**ACTIVITY:**
The output should be every line below that includes the word "хозяйства".

**RECORDED INFORMATION:**
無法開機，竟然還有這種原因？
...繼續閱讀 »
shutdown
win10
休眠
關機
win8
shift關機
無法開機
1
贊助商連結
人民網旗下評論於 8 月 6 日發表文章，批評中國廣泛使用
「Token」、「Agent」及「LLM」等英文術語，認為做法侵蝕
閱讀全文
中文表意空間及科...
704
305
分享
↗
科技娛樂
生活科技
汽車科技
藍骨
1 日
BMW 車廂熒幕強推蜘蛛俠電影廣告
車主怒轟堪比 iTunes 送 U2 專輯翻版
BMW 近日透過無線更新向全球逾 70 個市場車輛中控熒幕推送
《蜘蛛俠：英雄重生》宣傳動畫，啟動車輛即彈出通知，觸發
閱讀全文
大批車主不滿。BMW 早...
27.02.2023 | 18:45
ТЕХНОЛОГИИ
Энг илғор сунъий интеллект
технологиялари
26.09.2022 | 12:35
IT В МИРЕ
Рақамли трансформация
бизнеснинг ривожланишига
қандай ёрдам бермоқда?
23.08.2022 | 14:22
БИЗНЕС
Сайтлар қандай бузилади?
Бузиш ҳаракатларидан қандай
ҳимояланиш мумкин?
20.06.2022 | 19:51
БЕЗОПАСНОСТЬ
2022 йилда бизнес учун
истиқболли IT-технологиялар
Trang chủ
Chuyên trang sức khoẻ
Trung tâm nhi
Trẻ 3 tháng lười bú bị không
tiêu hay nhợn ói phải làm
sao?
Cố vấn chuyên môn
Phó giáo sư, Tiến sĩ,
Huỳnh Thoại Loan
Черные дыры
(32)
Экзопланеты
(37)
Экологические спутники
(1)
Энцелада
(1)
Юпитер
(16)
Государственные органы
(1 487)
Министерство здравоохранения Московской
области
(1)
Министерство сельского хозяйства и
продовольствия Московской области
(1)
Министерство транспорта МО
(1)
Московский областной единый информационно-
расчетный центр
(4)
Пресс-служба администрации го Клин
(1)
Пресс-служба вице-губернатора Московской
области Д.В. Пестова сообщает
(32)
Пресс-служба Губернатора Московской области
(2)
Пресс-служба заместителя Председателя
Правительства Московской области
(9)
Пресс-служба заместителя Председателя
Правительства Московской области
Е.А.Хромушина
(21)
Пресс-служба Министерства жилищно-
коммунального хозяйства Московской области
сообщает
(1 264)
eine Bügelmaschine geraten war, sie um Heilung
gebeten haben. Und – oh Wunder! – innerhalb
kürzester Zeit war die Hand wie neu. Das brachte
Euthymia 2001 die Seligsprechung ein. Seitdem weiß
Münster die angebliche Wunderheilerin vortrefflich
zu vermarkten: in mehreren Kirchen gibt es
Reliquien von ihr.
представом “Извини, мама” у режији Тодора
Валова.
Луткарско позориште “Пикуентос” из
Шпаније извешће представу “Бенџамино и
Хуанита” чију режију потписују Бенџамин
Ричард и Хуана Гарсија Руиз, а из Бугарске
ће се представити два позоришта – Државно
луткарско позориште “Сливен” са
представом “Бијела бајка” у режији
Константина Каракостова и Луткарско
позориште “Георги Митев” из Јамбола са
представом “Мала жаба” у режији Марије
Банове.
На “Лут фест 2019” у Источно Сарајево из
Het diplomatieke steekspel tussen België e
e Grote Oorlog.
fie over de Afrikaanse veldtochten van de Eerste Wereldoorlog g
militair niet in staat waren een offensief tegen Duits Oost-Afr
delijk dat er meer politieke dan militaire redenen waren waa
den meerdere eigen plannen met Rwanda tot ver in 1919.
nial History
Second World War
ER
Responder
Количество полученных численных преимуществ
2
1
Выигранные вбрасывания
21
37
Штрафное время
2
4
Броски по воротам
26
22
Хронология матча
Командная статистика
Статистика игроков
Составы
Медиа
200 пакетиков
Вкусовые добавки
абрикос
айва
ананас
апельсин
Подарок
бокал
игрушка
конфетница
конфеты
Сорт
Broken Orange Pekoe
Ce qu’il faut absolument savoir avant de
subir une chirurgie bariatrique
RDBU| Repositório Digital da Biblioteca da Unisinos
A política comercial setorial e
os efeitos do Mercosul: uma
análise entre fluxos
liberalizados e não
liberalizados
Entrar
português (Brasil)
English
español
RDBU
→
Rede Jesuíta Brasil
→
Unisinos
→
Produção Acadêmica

**YOUR SOLUTION:**
Министерство сельского хозяйства и
коммунального хозяйства Московской области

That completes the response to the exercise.